Susadığın zaman, sana öyle geliyor ki koskoca denizi
içebilirsin buna inanç denir, ama suyu içmeye başladığında
iki bardaktan fazlasını içemezsin buna da bilim denir.
Yıldızlar çoktan sönmüşler ama kalabalık için hala
parlıyorlar.
Hekimi 'davet' edeler, sağlık memurunu 'çağırırlar'.
Dozunda libaralizm: Köpeğin özgürlüğe ihtiyacı var ama
ne de olsa onu zincire vurmak gerekir.
Kadın ve erkek arasındaki fark: Kadın yaşlanınca, gittikçe
kadınsı işlere veriyor kendini, erkek ise kadın işlerinden
uzaklaşıyor.
Tıp, nihaklı karım, edebiyat sevgilimdir.
Pis karasinek koskoca duvarı pisleyebilir fakat bir küçük
pis olay bütün işi bozabilir.
Sanatın zevkini tatmayan için başka zevk yok, olamaz.
Aldırmazlık ruhun felci, zamansız ölümüdür.
Yoldan çıkmış ahlaksız kanarya, ağırbaşlı kurttan daha
iyidir.
Kadının göğsü, çocuk için büfedir.
Şarap ve müzik benim en güzel tirbüşonum olmuştur.
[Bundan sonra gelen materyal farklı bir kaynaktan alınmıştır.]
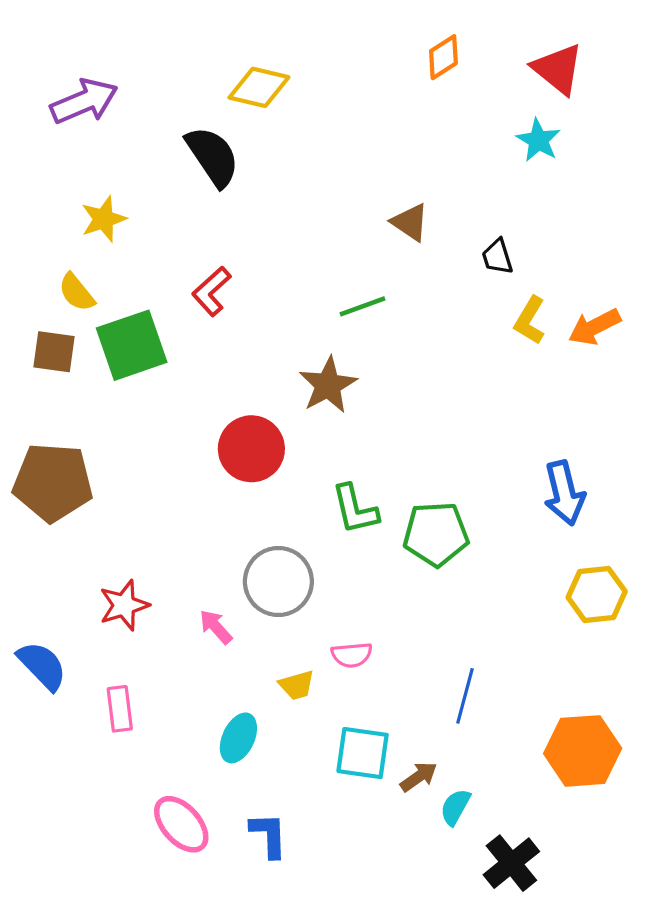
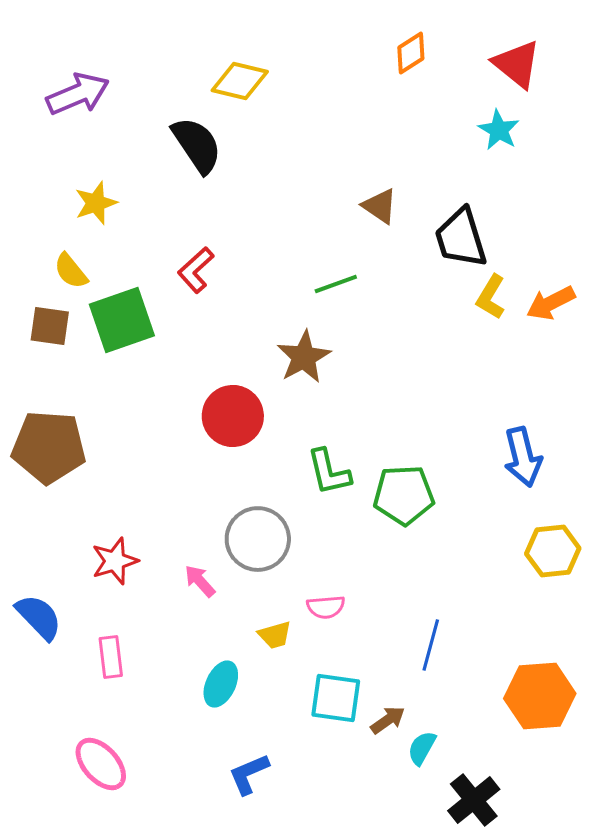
black trapezoid: (497, 257) -> (461, 238), size x1.8
pink ellipse: (181, 824) -> (101, 764), moved
blue L-shape: (269, 835) -> (249, 774), turned -111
Eğer Tanrınız yoksa, yaşamanın hiçbir anlamı yok, yok
olun daha iyi.
Ahmakların elinden ölmek, onlardan övgü işitmekten daha
iyidir.
Dolap yüz yıldır bu dairede duruyor, bunu belgeler
kanıtlıyor, memurlar ciddi ciddi dolabın jübilesini
kutluyorlar. (Vişne Bahçesi'ni düşünün)
Başarı bu adamcağızı diliyle yalamış.
Evlendikten sonra ben de kadın oldum.
Madem hekimim o zaman hasta ve hastahaneye ihtiyacım
var.
Aktrislerin hamile kaldığına çok seviniyor, erkek
oyuncuların bunu yaşayamadıklarına üzülüyorum.